--- Task goal ---
Please copy the data below exactly; none of the pictures in it belong in the copy.

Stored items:
──────────────────────────────

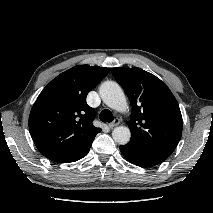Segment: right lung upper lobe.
Listing matches in <instances>:
<instances>
[{
    "mask_svg": "<svg viewBox=\"0 0 213 213\" xmlns=\"http://www.w3.org/2000/svg\"><path fill=\"white\" fill-rule=\"evenodd\" d=\"M109 71L98 66H75L42 90L29 116V131L42 155L74 152L94 140L101 128L92 124L94 111L86 97Z\"/></svg>",
    "mask_w": 213,
    "mask_h": 213,
    "instance_id": "obj_1",
    "label": "right lung upper lobe"
}]
</instances>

──────────────────────────────

--- Response ---
Segment: right lung upper lobe.
Listing matches in <instances>:
<instances>
[{
    "mask_svg": "<svg viewBox=\"0 0 213 213\" xmlns=\"http://www.w3.org/2000/svg\"><path fill=\"white\" fill-rule=\"evenodd\" d=\"M109 71L98 66H75L42 90L29 116V131L42 155L74 152L94 140L101 128L92 124L94 111L86 97Z\"/></svg>",
    "mask_w": 213,
    "mask_h": 213,
    "instance_id": "obj_1",
    "label": "right lung upper lobe"
}]
</instances>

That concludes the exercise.